This is _very_ adviseable.
> This file server performs 5 key fileserver-related roles, due to its
> having the large RAID5 file storage for the network:
>
> 1. Serves the mailboxes for our domain to the two frontend mail/web
> servers via NFS mount
>
> 2. Runs the master SQL server - the two mail/web servers run local slave
> copies of the mail account databases
>
> 3. Stores the master copy of web documents served by the web servers
> (and will replicate them to web servers when documents change, still
> working on this though)
>
> 4. Samba file server for storage needs on the network
>
> 5. Limited/restricted-access FTP server for web clients
Do any of these require more than 120GB of storage (meaning are they too large
to fit on a single 120GB RAID1 set)?
>
>
> For the most part, the file server runs great and does its job quite
> well. However there are two main circumstances in which things run
> quite poorly to "go downhill":
>
> 1. Daily maintenance-type cron events (like updatedb)
>
> 2. Other heavy file WRITE activity, such as when Samba clients are
> backing up their files to this server from the network. We regularly
> have some very large files being copied over to the file server via
> Samba (1 GB drive image files, for example)
>
> In both cases, or other cases of heavy file I/O (mainly writes), this
> server pretty much grinds to a halt. It starts grabbing up all of the
> available RAM to use as dcache, presumably because the RAID unit cannot
> write it to disk that fast. The inevitable is stalled as long as
> possible, but eventually the backlog uses up all available system RAM
> (we have 2GB in this puppy now), until it is forced to write
> synchronously to free up some dcache for fresh data coming in. While
> this is going on, might as well forget delivering/retrieving an email
> to/from mailboxes, or getting much anything else out of the server. We
> have seen "NFS Server Not Responding" errors, and MySQL errors
too (from
> the vpopmail libs trying to look up the username/pw and mailbox location).
>
> Once the "emergency/panic" sync writing to disk is complete, the
server
> reverts back to running great (although linux never seems to de-allocate
> RAM it has grabbed for dcache -- that is until it absolutely HAS to give
> it up).
>
> From what I've been reading this seems to be normal for 2.4-series
> kernels (I'm running a modded 2.4.18 on this server, patched with the
> various NFS suite of patches, plus recent iptables), it seems to really
> like to use RAM for cache. And I suppose that RAM works better doing
> SOMETHING, than just sitting there looking pretty under the available
> column. ;)
>
Ok then, hmmmm, looks like you should be dividing things up, perhaps like:
You have 4 RAID1 sets at 120GB:
Set 1> Operating system, boot, etc. Should also store the web roots, and be
the FTP store (I'm assuming FTP is for updating the web roots). Regardless,
other than /var/log I would imagine this set is more READ oriented.

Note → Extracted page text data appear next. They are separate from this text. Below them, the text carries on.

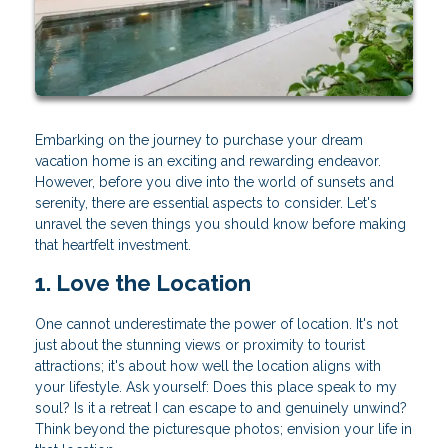
Embarking on the journey to purchase your dream
vacation home is an exciting and rewarding endeavor.
However, before you dive into the world of sunsets and
serenity, there are essential aspects to consider. Let's
unravel the seven things you should know before making
that heartfelt investment.
1. Love the Location
One cannot underestimate the power of location. It's not
just about the stunning views or proximity to tourist
attractions; it's about how well the location aligns with
your lifestyle. Ask yourself: Does this place speak to my
soul? Is it a retreat I can escape to and genuinely unwind?
Think beyond the picturesque photos; envision your life in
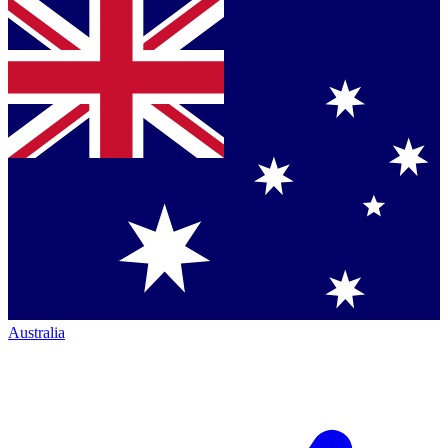
Australia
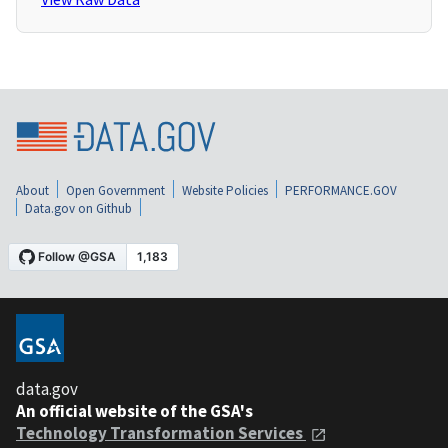
About
Open Government
Website Policies
PERFORMANCE.GOV
Data.gov on Github
data.gov
An official website of the GSA's
Technology Transformation Services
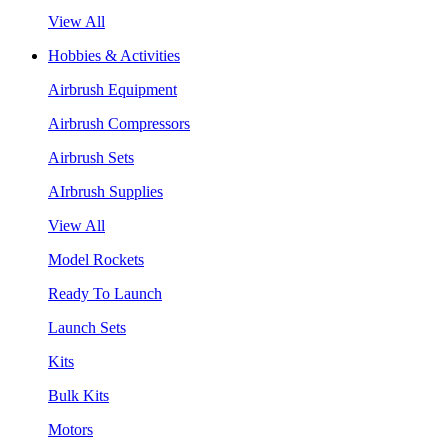
View All
Hobbies & Activities
Airbrush Equipment
Airbrush Compressors
Airbrush Sets
AIrbrush Supplies
View All
Model Rockets
Ready To Launch
Launch Sets
Kits
Bulk Kits
Motors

Set 2> Your samba file store. Heavy, heavy writes here. Keep these disks
isolated so heavy write activity only affects samba performance (aka
workstation backups). Keeping these heavy sustained writes isolated will help
your NFS timeout issues.
Set 3> If your MySQL setup databases are fairly large and performance
oriented, they should always get their own dedicated spindles.
Set 4> NFS store for mail. I normally wouldn't advise writing mail to a
central NFS store, but if you've been having good luck with it then ok.
120GB per set probably is a ton of overkill here, I doubt your MySQL databases
are even close to 120GB. This is where the new ultra modern high capacity
drives kill. You need more spindles, not capacity. The outcome of this is
mostly underutilized disk space.
> THOUGHTS ABOUT USING AN EXTERNAL DATA=JOURNAL SETUP
> After reading many posts in the archives here and other things I could
> find, I have considered setting up a separate pair of quick drives in a
> RAID1 array as an external journal, and setting DATA=JOURNAL mode on the
> root filesystem mount.
>
You are correct, making external journals does improve write performance
pretty significantly. I've done some testing on a postfix mail server
running
in data=journal mode and an external journal increased performance very, very
significantly.
Remember though, you can move the journal to an external device at any time. I
would heavily recommend that you break up your spindles and allocate the
journal with the filesystem (a large journal with the filesystem) to start
out with. Then if performance still demands it, grab some small(er) disks and
move the journals off to them.
When I say large journal, I usually think around the 250MB range. I personally
wouldn't recommend allocating a super large (greater than 1GB), but I'll
reside and let the FS experts advise on that issue.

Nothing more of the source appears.